## Material for this exercise
▬▬▬▬▬▬
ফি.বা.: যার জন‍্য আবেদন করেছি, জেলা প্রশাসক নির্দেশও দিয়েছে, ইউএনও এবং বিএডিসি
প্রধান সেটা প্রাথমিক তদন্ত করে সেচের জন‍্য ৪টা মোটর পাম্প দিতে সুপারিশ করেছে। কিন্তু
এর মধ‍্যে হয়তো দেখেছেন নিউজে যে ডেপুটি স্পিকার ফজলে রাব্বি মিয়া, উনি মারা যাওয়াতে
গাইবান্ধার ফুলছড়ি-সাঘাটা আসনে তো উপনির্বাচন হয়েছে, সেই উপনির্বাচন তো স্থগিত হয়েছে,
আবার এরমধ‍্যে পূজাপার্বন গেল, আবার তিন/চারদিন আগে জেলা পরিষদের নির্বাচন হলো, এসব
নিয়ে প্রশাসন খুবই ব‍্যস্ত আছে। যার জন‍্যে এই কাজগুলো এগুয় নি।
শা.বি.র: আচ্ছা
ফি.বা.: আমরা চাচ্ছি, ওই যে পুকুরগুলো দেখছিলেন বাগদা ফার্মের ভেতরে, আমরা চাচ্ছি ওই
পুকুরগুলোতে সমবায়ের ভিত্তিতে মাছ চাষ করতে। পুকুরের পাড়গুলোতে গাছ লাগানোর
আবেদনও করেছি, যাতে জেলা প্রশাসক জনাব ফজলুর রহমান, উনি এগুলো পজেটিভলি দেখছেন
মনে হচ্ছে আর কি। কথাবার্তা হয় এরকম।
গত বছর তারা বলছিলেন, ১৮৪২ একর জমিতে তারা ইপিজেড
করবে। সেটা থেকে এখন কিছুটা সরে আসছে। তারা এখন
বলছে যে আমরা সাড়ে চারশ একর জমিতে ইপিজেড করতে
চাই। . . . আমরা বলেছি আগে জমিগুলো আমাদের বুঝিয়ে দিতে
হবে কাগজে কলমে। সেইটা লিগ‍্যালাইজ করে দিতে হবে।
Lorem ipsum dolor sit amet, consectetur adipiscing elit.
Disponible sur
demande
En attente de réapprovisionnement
▬▬▬▬▬▬
## Description of the task
Would you copy, word for word, only the lines from the start of the listing to the one that contains "এর মধ‍্যে হয়তো", both included?

## Expected answer
ফি.বা.: যার জন‍্য আবেদন করেছি, জেলা প্রশাসক নির্দেশও দিয়েছে, ইউএনও এবং বিএডিসি
প্রধান সেটা প্রাথমিক তদন্ত করে সেচের জন‍্য ৪টা মোটর পাম্প দিতে সুপারিশ করেছে। কিন্তু
এর মধ‍্যে হয়তো দেখেছেন নিউজে যে ডেপুটি স্পিকার ফজলে রাব্বি মিয়া, উনি মারা যাওয়াতে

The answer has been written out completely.